Q glanced up from the newest development taking shape on his laptop to see a very much worse for wear James Bond standing hunched in his entry way. He was impressed – not many could have found their way around a lock like his – if not surprised. He had received a warning on his screen and a visual on the intruder picking his front door long before he had heard the slide of tumblers in the lock.

Now he was merely curious. Why was MI-6's longest standing threat, the man with a government-issued license to kill, bleeding on his rug? As 007's handler for most foreign missions, he already knew the details. He could place a gunshot with the tear in the agent's gray tailored suit and he could picture in detail the knife that had caused the sluggishly leaking wound in Bond's thigh. Absently, he noted that Bond had refused medical's assistance.

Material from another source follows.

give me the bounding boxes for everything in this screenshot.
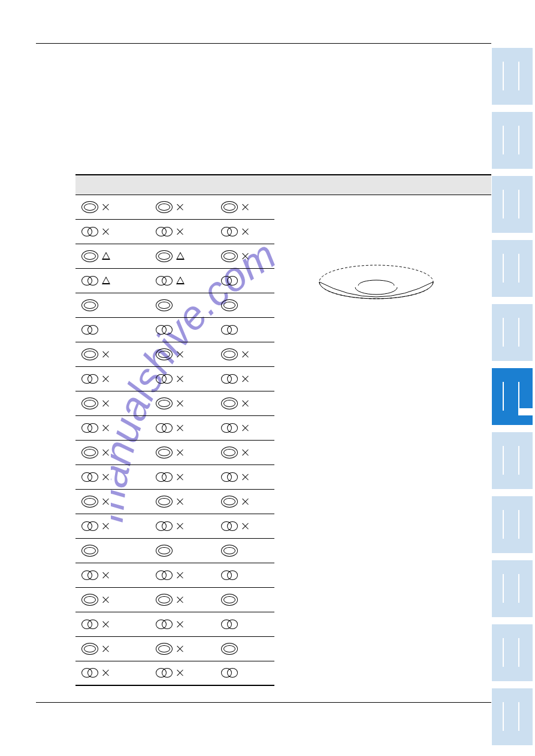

Setting aside his laptop, he unfolded from his position in a corner of the couch. Q wasn't sure yet how to handle this version of Bond. Not many had experience with the man who was little more than just a man, getting old and wearing out. This person before him was not the barely contained power of the lion who paced through nations to deliver death when ordered. This was not the gruff old dog that showed up in his office at odd times to demand toys and bite at his leash. Nor was this the panther at rest in between missions, seemingly idle but still deadly.

The agent before him appeared human to Q in a way that none of the double-ohs had before. Bond's wide shoulders were hunched inward and his breathing was subtly hitched. Upon closer inspection, Q noticed a wide bandage peeking through the undone top of the agent's shirt. Broken ribs then, Q thought. He added the injury to the list quickly forming in his mind. Bond gazed blankly as his Quartermaster ran eyes up and down the older man, assessing.

He not only appeared human to Q; he looked damaged.